WHAT TO PRODUCE » Every line in the records below between the one holding "108 reviews" and the one holding "This only takes 3-5 minutes and choose", inclusive, is to be set down exactly; all other lines are to be left out.
--- DATASET RECORDS Enclosed Below ---
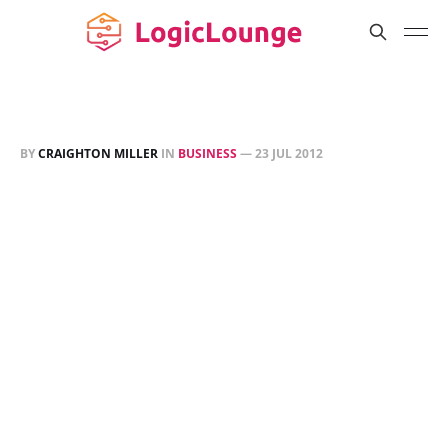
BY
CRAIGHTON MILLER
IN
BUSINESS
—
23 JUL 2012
--- End of Enclosed DATASET RECORDS ---
--- DATASET RECORDS Enclosed Below ---
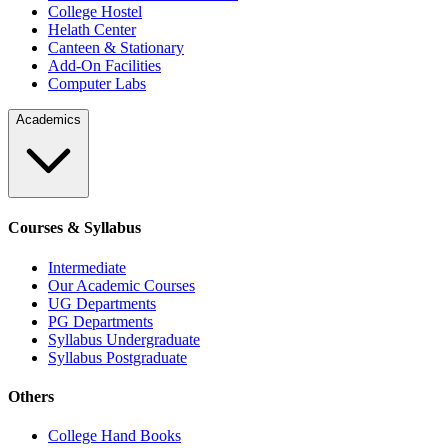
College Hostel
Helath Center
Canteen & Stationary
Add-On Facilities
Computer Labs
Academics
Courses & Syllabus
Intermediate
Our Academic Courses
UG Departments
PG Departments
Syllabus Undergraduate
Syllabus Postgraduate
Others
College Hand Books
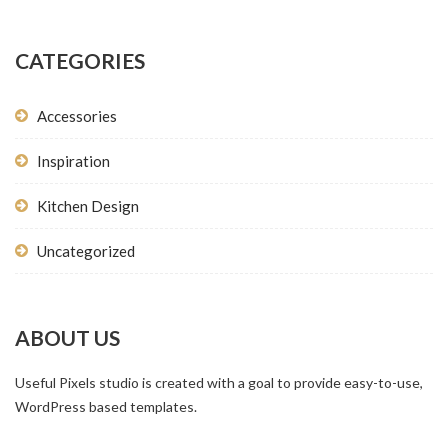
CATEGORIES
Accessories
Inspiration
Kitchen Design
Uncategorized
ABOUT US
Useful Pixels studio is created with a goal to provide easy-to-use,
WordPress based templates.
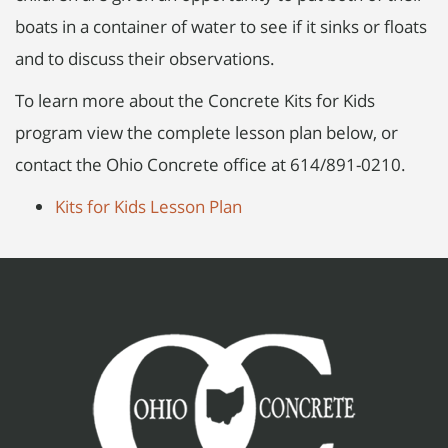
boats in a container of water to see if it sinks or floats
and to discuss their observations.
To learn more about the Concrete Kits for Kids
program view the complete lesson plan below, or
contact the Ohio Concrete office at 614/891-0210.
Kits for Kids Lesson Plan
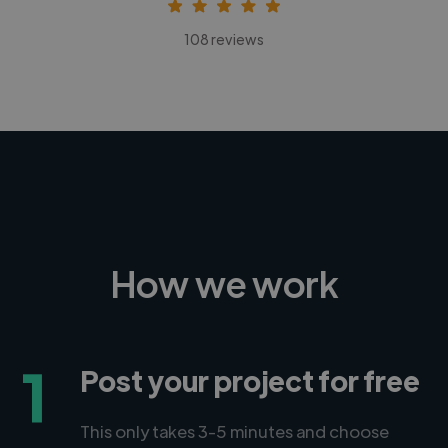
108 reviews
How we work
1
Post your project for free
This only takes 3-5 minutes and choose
--- End of Enclosed DATASET RECORDS ---
RESULT OF THIS TASK »
108 reviews
How we work
1
Post your project for free
This only takes 3-5 minutes and choose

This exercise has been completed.